(Source material Opens)

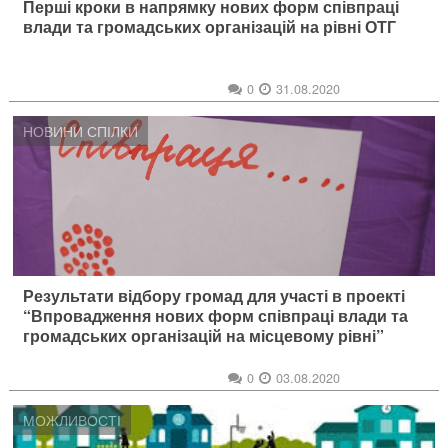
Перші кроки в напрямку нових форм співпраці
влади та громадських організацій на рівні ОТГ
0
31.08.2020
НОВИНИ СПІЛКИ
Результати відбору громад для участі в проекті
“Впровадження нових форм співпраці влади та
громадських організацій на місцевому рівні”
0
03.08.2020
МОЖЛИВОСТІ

(Source material Closes)
(Source material Opens)

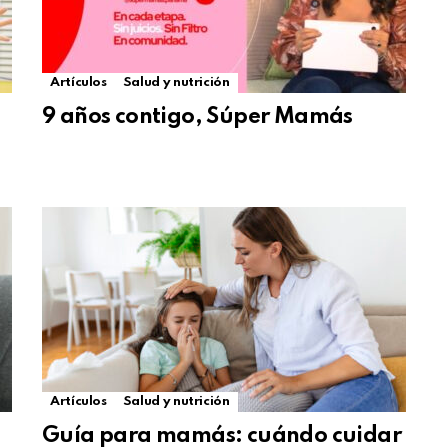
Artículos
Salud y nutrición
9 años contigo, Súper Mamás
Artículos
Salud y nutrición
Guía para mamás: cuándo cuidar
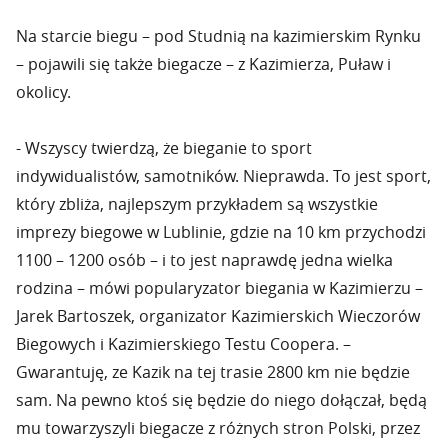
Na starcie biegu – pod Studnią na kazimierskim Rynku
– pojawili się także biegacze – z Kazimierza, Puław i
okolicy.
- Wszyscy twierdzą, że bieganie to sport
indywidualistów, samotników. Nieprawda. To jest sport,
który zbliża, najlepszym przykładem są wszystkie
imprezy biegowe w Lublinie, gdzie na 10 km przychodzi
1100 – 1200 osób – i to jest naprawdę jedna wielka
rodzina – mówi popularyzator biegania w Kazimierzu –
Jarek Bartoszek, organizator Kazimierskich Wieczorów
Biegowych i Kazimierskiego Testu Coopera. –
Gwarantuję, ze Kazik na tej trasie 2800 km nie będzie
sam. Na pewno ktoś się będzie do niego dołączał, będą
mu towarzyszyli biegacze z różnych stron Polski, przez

(Source material Closes)

> About this exercise
Among the lines above, return each one holding the string "співпраці".

> Answer space
Перші кроки в напрямку нових форм співпраці
“Впровадження нових форм співпраці влади та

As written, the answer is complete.